**What the task requires:**
After locating the line with "ey may be running the New Age!" in the data that follows, return it and every later line exactly, up to and including the line with "can be misleading".

(Stored data entries)

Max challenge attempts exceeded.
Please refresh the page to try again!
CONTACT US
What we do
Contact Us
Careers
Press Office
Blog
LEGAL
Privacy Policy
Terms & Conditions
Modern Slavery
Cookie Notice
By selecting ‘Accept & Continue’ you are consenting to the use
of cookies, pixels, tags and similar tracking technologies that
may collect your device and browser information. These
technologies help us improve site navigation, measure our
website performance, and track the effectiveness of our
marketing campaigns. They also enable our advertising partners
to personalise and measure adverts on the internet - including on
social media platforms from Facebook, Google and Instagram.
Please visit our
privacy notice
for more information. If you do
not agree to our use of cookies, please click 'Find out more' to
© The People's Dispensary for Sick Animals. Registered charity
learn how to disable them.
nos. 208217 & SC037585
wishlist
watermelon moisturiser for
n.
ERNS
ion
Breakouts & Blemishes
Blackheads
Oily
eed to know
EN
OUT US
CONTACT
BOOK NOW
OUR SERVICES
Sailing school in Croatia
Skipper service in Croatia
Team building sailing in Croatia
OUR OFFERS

==

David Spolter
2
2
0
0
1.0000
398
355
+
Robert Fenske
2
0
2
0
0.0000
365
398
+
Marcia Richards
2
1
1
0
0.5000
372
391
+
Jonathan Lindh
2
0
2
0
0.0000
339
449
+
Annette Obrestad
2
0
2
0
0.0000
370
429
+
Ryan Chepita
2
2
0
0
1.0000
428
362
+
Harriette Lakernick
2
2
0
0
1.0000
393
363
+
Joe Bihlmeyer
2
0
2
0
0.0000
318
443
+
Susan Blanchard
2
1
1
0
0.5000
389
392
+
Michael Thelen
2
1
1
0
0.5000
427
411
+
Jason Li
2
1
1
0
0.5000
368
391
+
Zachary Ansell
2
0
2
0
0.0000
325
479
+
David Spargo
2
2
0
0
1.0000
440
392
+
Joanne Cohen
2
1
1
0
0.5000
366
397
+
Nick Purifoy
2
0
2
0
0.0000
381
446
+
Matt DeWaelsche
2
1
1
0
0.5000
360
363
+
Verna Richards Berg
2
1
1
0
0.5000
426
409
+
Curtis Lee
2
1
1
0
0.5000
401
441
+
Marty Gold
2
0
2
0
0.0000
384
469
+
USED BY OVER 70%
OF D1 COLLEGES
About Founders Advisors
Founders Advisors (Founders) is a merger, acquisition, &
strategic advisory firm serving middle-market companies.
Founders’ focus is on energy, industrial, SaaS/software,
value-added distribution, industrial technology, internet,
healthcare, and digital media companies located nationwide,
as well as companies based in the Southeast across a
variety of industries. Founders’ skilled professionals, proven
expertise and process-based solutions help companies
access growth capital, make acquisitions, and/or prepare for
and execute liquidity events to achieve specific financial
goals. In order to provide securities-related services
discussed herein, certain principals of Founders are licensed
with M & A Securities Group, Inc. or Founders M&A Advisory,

---

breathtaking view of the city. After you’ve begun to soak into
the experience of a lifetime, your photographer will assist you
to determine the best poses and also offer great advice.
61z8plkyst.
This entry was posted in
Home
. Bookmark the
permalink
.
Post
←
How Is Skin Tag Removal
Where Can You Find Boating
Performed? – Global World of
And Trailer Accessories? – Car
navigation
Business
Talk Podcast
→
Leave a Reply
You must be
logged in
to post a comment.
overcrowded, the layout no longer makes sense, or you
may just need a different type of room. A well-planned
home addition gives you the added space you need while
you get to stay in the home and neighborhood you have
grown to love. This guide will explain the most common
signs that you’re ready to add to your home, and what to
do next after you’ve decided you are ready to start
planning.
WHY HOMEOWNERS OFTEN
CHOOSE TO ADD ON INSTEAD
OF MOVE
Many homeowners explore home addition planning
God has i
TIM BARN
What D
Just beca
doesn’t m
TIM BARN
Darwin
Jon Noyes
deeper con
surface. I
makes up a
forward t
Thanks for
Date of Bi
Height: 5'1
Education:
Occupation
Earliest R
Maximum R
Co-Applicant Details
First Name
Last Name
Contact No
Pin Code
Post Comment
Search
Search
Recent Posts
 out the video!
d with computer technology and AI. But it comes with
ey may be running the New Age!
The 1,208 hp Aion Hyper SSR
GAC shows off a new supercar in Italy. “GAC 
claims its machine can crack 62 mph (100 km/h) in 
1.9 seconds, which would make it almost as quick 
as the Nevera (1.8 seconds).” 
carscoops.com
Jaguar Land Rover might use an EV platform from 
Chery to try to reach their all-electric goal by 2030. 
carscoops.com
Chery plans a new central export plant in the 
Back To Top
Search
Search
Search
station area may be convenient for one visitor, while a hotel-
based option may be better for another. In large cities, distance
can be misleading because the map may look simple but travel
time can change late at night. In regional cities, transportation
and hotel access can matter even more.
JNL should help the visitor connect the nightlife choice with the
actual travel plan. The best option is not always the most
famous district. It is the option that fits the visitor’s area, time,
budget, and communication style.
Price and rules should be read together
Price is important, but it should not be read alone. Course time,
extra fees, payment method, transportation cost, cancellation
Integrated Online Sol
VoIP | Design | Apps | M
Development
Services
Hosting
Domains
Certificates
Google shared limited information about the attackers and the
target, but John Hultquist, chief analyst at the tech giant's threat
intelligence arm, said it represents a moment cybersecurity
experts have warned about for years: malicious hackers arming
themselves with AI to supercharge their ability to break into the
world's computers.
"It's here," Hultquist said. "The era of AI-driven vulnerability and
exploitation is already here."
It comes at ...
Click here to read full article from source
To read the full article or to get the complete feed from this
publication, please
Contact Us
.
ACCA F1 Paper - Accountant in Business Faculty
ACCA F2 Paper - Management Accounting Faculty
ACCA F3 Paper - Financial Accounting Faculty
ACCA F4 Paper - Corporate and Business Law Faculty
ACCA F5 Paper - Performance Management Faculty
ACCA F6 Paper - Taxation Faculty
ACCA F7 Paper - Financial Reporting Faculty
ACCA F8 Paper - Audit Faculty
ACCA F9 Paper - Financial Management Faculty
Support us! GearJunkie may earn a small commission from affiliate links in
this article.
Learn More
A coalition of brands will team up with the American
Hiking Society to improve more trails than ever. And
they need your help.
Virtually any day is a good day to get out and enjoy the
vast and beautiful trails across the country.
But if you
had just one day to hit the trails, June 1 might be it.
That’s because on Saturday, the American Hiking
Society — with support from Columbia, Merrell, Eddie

**Your response:**
ey may be running the New Age!
The 1,208 hp Aion Hyper SSR
GAC shows off a new supercar in Italy. “GAC 
claims its machine can crack 62 mph (100 km/h) in 
1.9 seconds, which would make it almost as quick 
as the Nevera (1.8 seconds).” 
carscoops.com
Jaguar Land Rover might use an EV platform from 
Chery to try to reach their all-electric goal by 2030. 
carscoops.com
Chery plans a new central export plant in the 
Back To Top
Search
Search
Search
station area may be convenient for one visitor, while a hotel-
based option may be better for another. In large cities, distance
can be misleading because the map may look simple but travel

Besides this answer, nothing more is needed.